From f12b0433085645b6bbd74816240a37aab0c29bfd Mon Sep 17 00:00:00 2001
From: Matthew Honnibal <honnibal+gh@gmail.com>
Date: Sun, 17 Apr 2016 15:19:17 +0200
Subject: [PATCH 1/3] * Add test for Issue #242: Overlapping matches not well
 recognised.

---
 spacy/tests/matcher/test_matcher_bugfixes.py | 27 ++++++++++++++++++++
 1 file changed, 27 insertions(+)

diff --git a/spacy/tests/matcher/test_matcher_bugfixes.py b/spacy/tests/matcher/test_matcher_bugfixes.py
index 275c942c5..a80ec43b5 100644
--- a/spacy/tests/matcher/test_matcher_bugfixes.py
+++ b/spacy/tests/matcher/test_matcher_bugfixes.py
@@ -1,8 +1,11 @@
 import pytest
 import numpy
+import os
 
+import spacy
 from spacy.matcher import Matcher
 from spacy.attrs import ORTH, LOWER, ENT_IOB, ENT_TYPE
+from spacy.attrs import ORTH, TAG, LOWER, IS_ALPHA, FLAG63
 from spacy.symbols import DATE
 
 
@@ -31,6 +34,30 @@ def test_overlap_issue118(EN):
     assert ents[0].end == 11
 
 
+def test_overlap_issue242():
+    '''Test bug from multi-word phrases breaking text representation.'''
+
+    patterns = [
+        [{LOWER: 'food'}, {LOWER: 'safety'}],
+        [{LOWER: 'safety'}, {LOWER: 'standards'}],
+    ]
+
+    if os.environ.get('SPACY_DATA'):
+        data_dir = os.environ.get('SPACY_DATA')
+    else:
+        data_dir = None
+ 
+    nlp = spacy.en.English(data_dir=data_dir, tagger=False, parser=False, entity=False)
+
+    nlp.matcher.add('FOOD', 'FOOD', {}, patterns)
+
+    doc = nlp(u'There are different food safety standards in different countries.')
+
+    food_safety, safety_standards = doc.ents
+    assert food_safety.text == u'food safety'
+    assert safety_standards.text == u'safety standards'
+
+
 def test_overlap_reorder(EN):
     '''Test order dependence'''
     doc = EN.tokenizer(u'how many points did lebron james score against the boston celtics last night')

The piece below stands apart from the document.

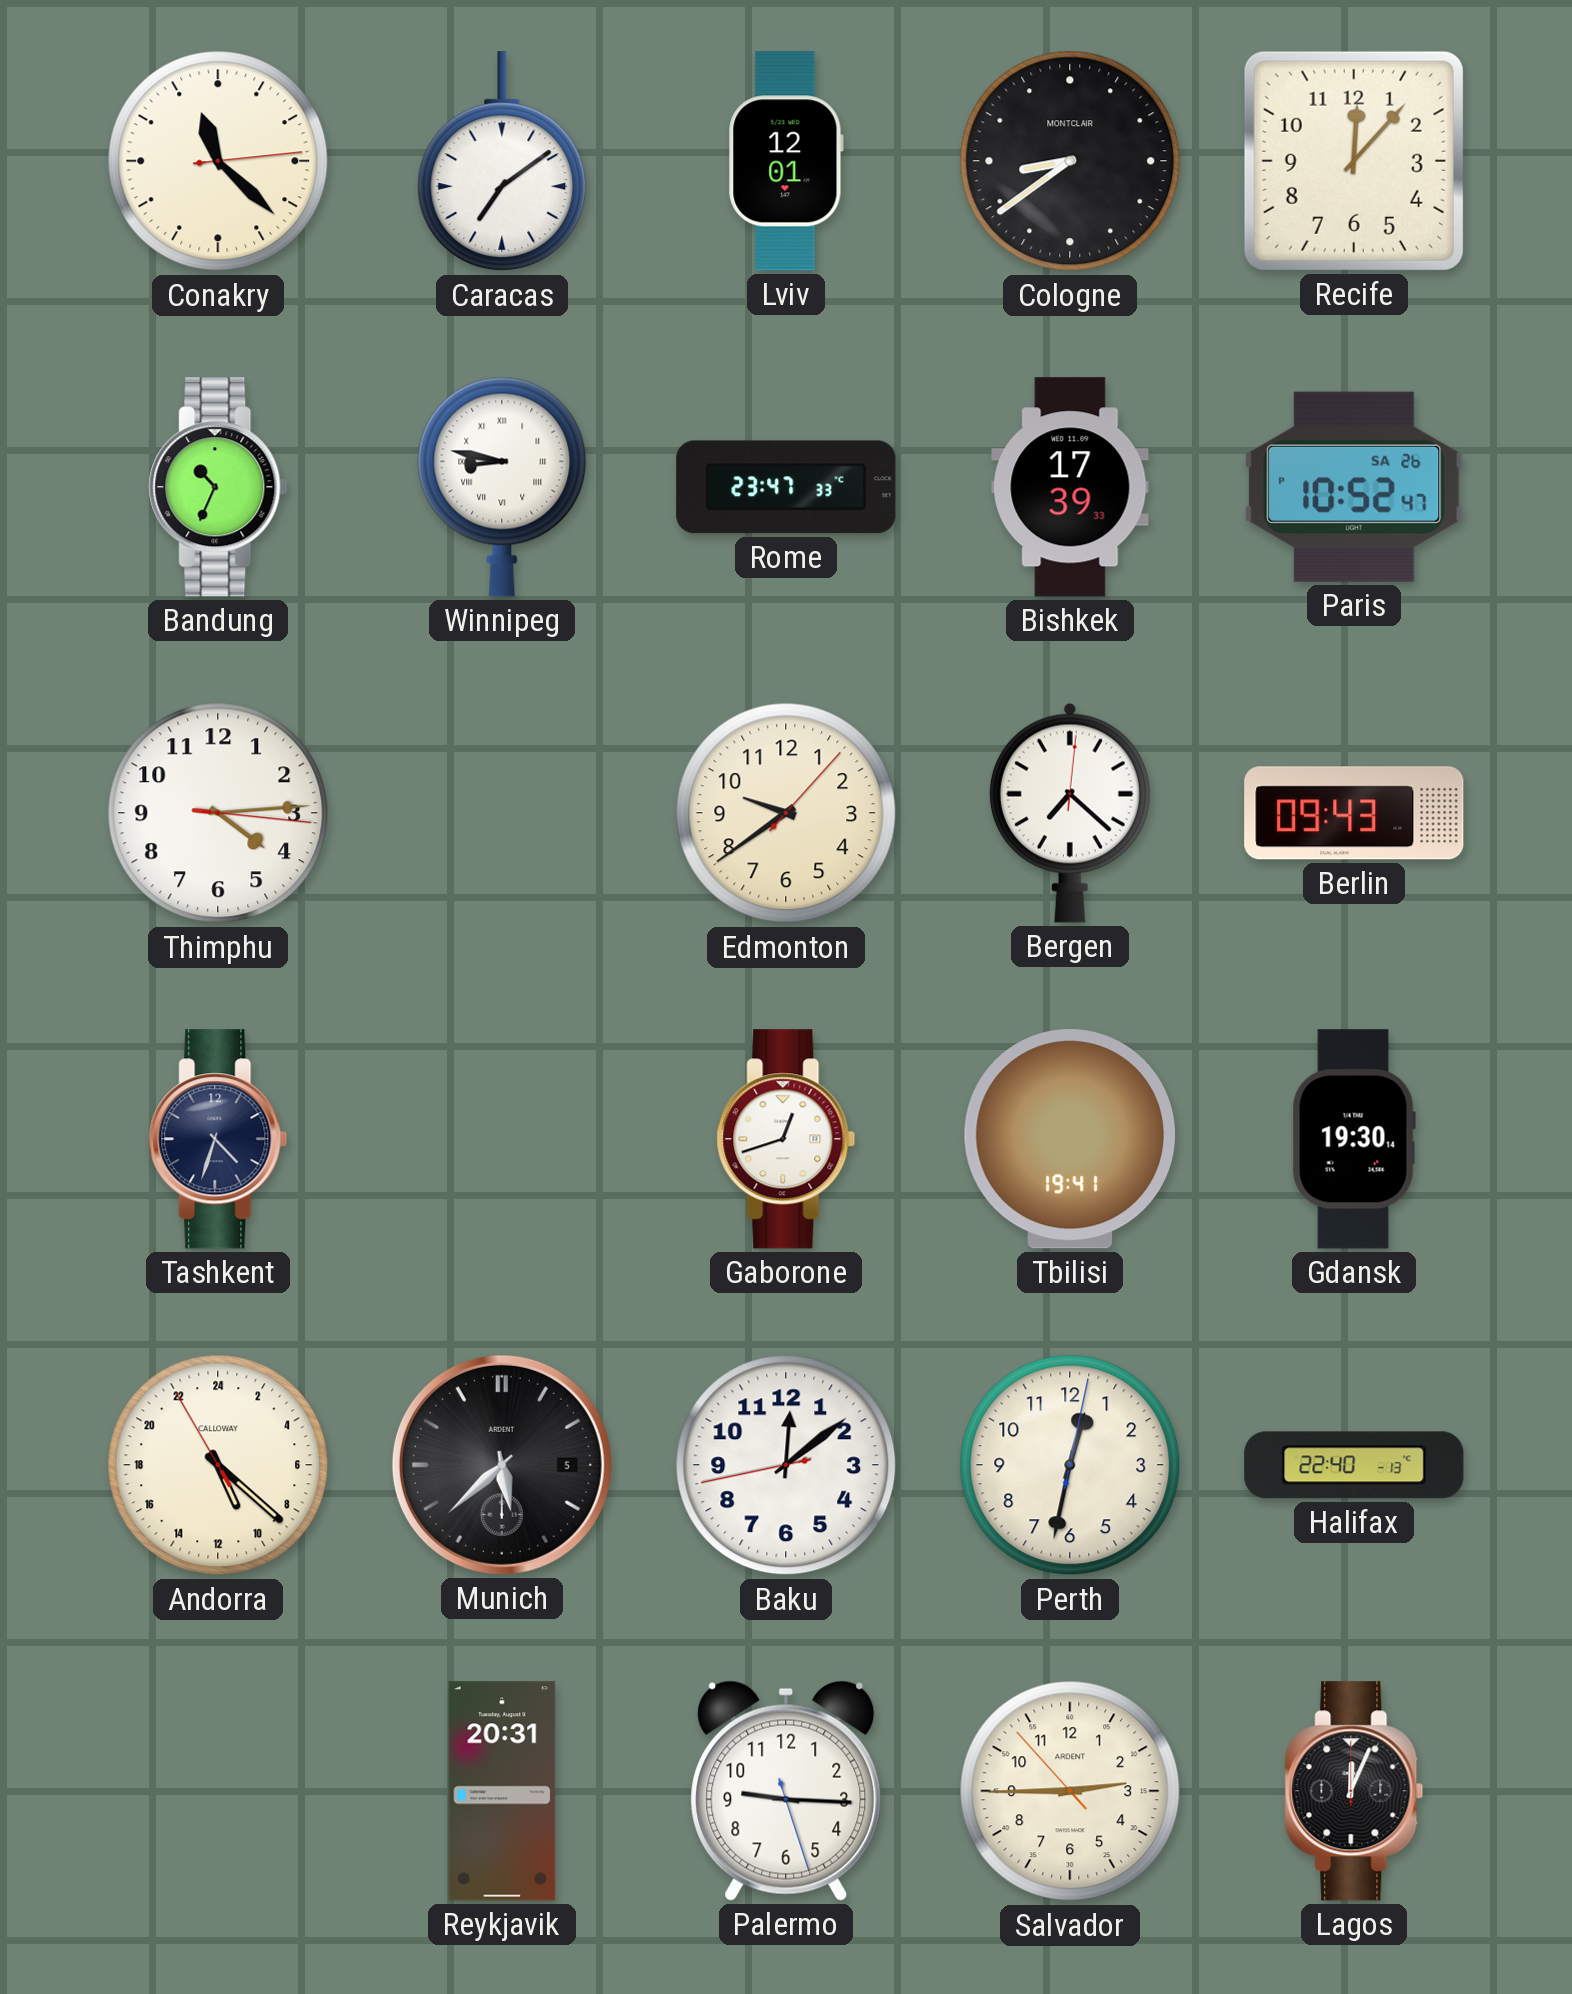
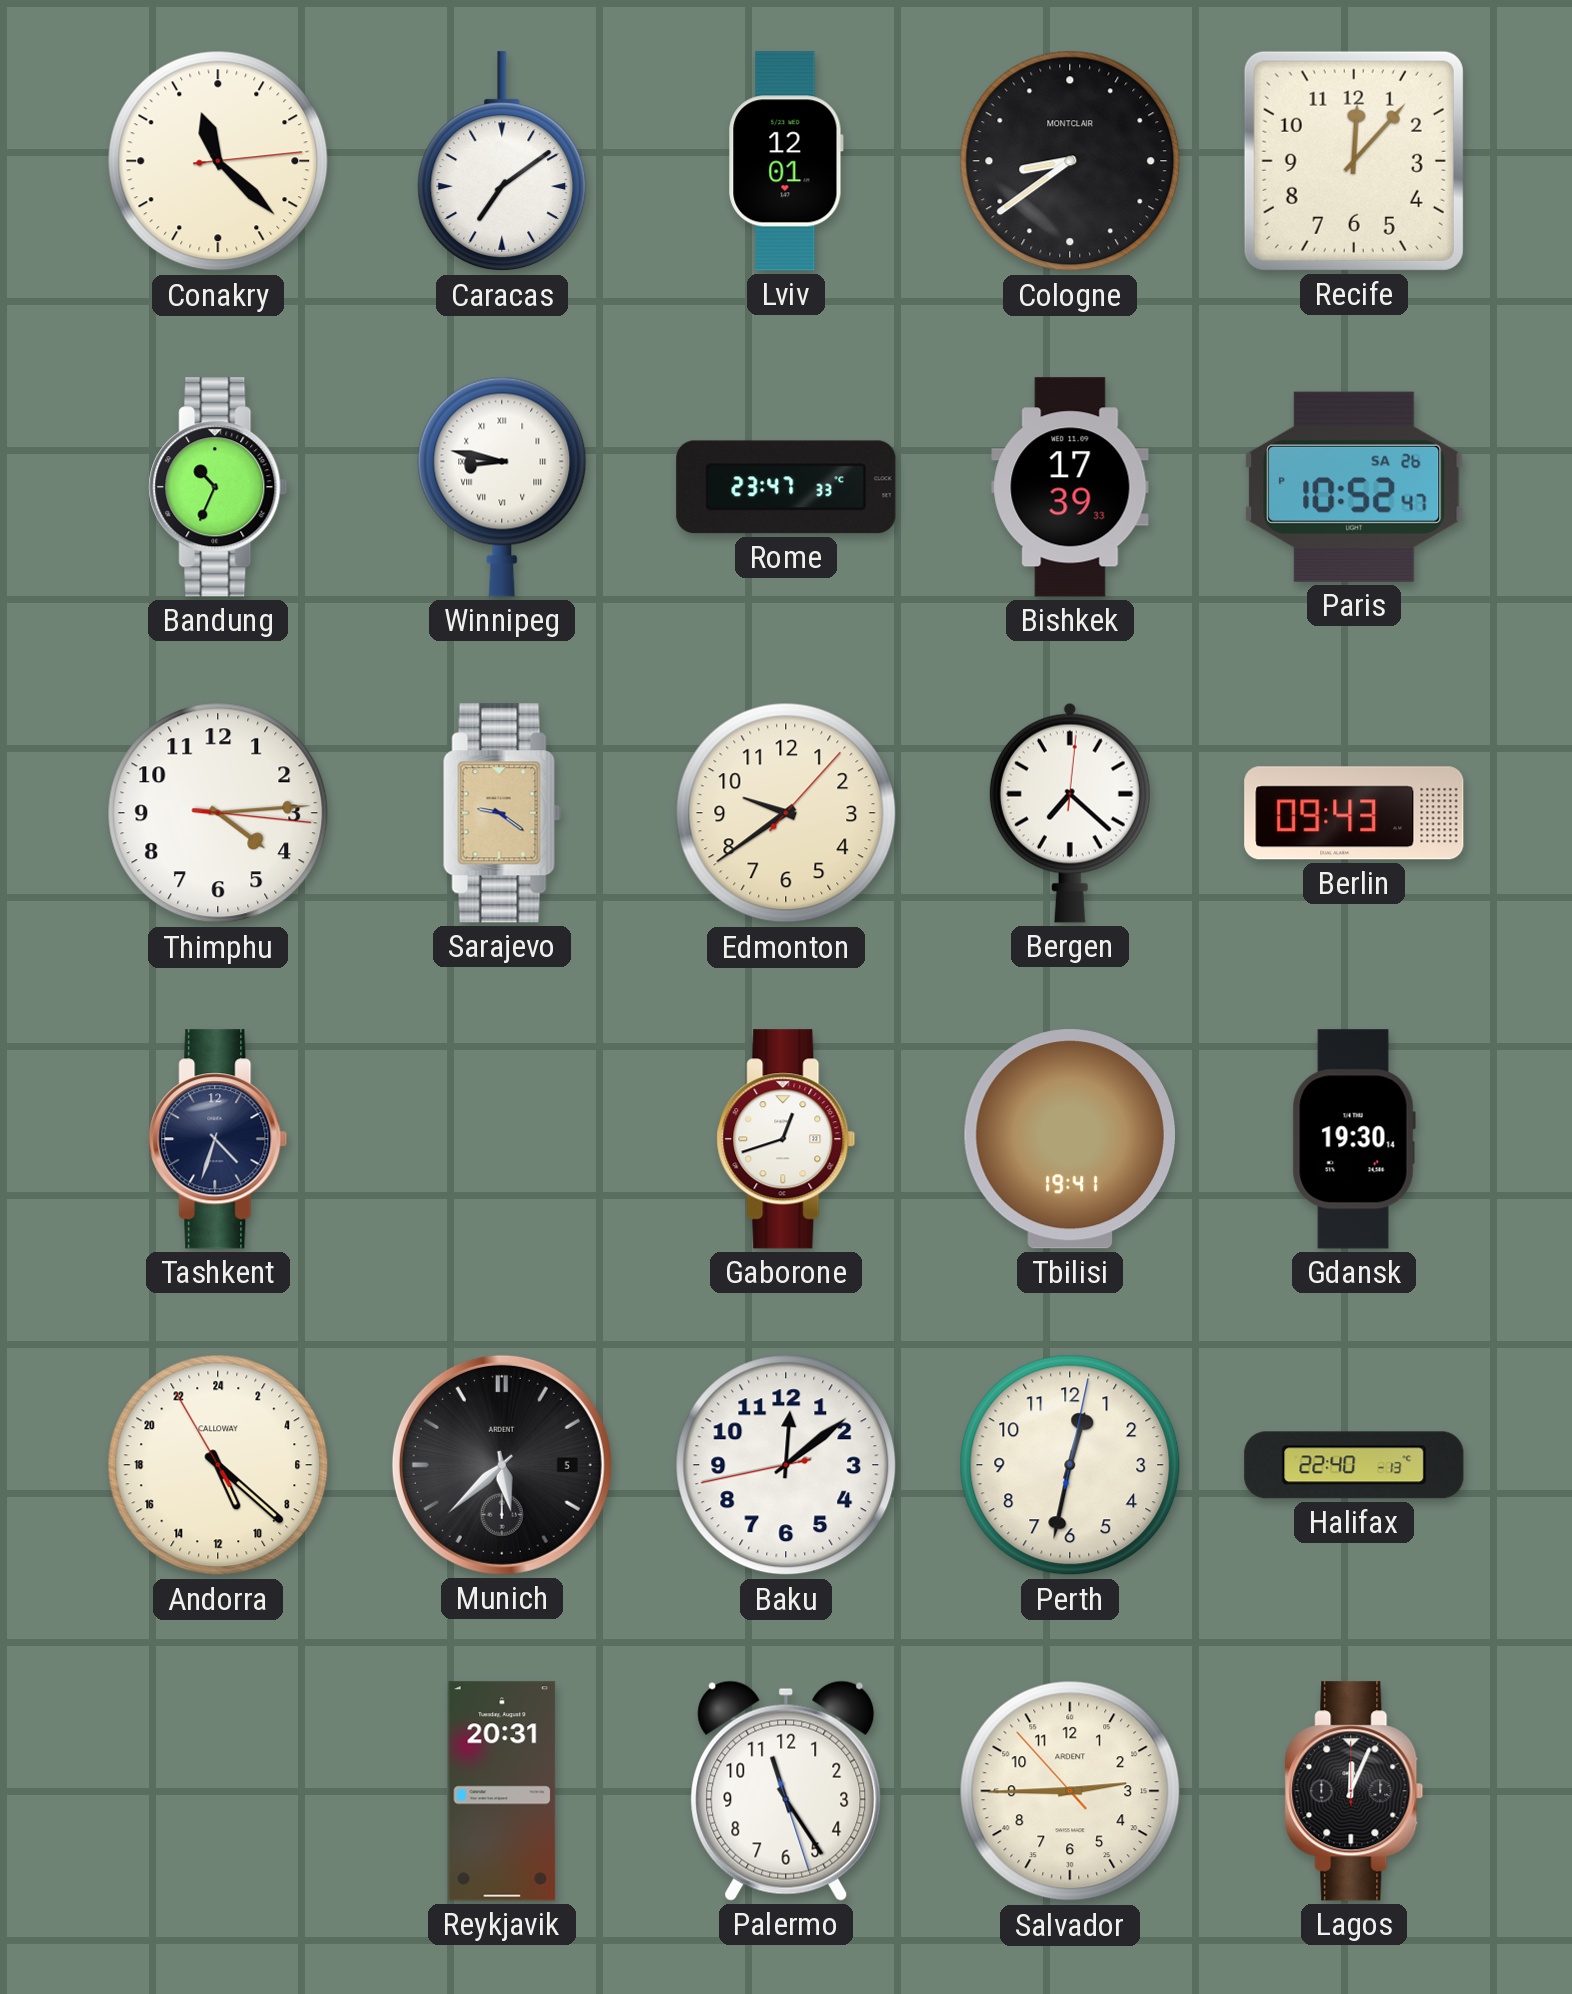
Sarajevo: none -> 9:21
Palermo: 9:15 -> 11:24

From 2b419d5b8c9dbf33763dd4b99c219de12306c1d9 Mon Sep 17 00:00:00 2001
From: Matthew Honnibal <honnibal+gh@gmail.com>
Date: Sun, 17 Apr 2016 15:34:23 +0200
Subject: [PATCH 2/3] * Update test for Issue #242

---
 spacy/tests/matcher/test_matcher_bugfixes.py | 11 ++++++-----
 1 file changed, 6 insertions(+), 5 deletions(-)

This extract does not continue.